WASHINGTON -- Attorney General John Ashcroft said yesterday that President George W. Bush never authorized torture of detained terrorism suspects, but he refused to release internal memos that discuss when torture is allowed.
In a testy three-hour Capitol Hill hearing, Ashcroft repeatedly rejected Democratic demands for memos recently leaked to the media which say that treaties and laws do not bar Bush from authorizing torture of terrorism suspects.
Ashcroft said Bush "has issued no such order" allowing torture or immunizing interrogators from prosecution.
"He has made no order that would require or direct the violation of any law of the United States ... or any treaty to which the United States is party," Ashcroft told the Senate Judiciary Committee.
But Ashcroft would not say whether Bush issued any order concerning the interrogation of detainees. He also ducked questions about whether he agreed with a March 2003 memo written by administration lawyers saying that Bush as commander-in-chief could approve any type of interrogation.

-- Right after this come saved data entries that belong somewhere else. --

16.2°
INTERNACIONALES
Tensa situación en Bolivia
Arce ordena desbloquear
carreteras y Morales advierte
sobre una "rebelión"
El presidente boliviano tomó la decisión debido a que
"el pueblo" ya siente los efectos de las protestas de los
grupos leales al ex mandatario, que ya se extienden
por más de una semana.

"This administration rejects torture," Ashcroft said.
Ashcroft's replies and refusal to release memos angered Democrats who suggested the memos foment torture.

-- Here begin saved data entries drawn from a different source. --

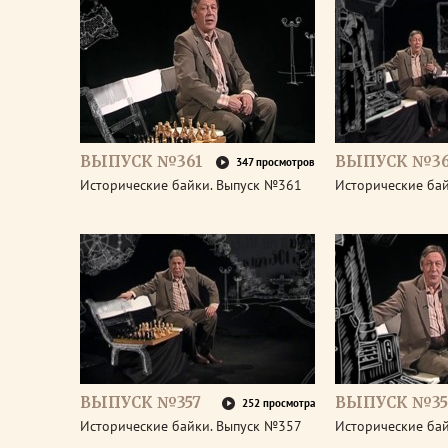
ВЫПУСК №361
ВЫПУСК №3
347 просмотров
Исторические байки. Выпуск №361
Исторические ба
ВЫПУСК №357
ВЫПУСК №35
252 просмотра
Исторические байки. Выпуск №357
Исторические ба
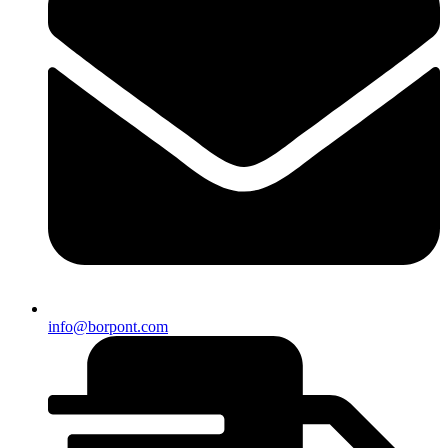
info@borpont.com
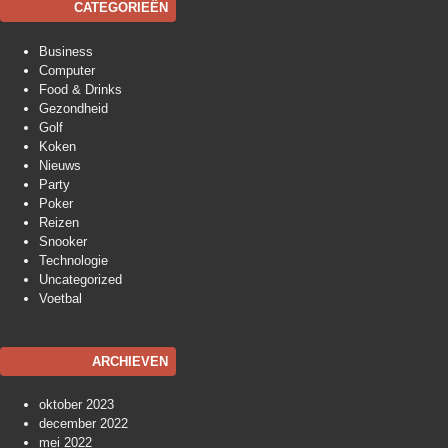
CATEGORIEËN
Business
Computer
Food & Drinks
Gezondheid
Golf
Koken
Nieuws
Party
Poker
Reizen
Snooker
Technologie
Uncategorized
Voetbal
ARCHIEVEN
oktober 2023
december 2022
mei 2022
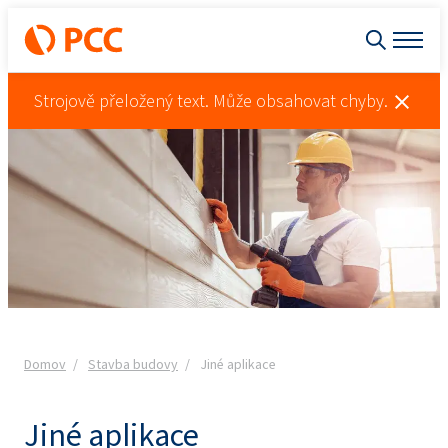
Strojově přeložený text. Může obsahovat chyby.
Domov
Stavba budovy
Jiné aplikace
Jiné aplikace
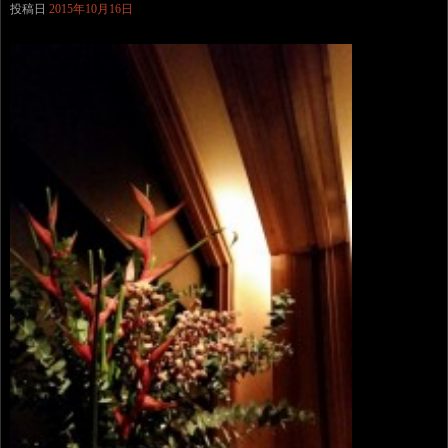
投稿日
2015年10月16日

"We know when we have these kinds of orders what happens," Sen. Edward Kennedy (D-Mass.) said, flashing color photos of Iraqi prisoner abuse. "We get the stress test, we get the use of dogs, we get the forced nakedness."

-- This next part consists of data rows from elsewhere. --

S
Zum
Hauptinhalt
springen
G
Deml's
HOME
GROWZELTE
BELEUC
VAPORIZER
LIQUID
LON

Ashcroft shot back, "The suggestion that somehow this administration is engaged in conduct that provided a basis for that activity is simply false."
Republicans said memos should be withheld to avoid helping the enemy train to withstand interrogation techniques.
Sen. Joseph Biden (D-Del.) said Ashcroft "may be in contempt of Congress" for refusing to turn over the March 2003 memo and a Justice Department memo from August 2002.
Ashcroft said he wouldn't disclose the memos because "it is essential ... that the president have the opportunity to get information from his attorney general that is confidential."
Sen. Charles Schumer (D-N.Y.) said the memos provided more than information - "they had an effect on policy and what happened."
The Pentagon, downplaying the leaked memos, said it adopted interrogation methods for al-Qaida suspects held at Guantanamo Bay, Cuba, that did not constitute torture and complied with international treaties.
Ashcroft said yesterday that those detainees are not subject to protections of treaties because al-Qaida is not party to such treaties. But, he added, Bush said "we'll follow and accord principles of respect similar to those in the Geneva Conventions in dealing with al-Qaida warriors that we apprehend."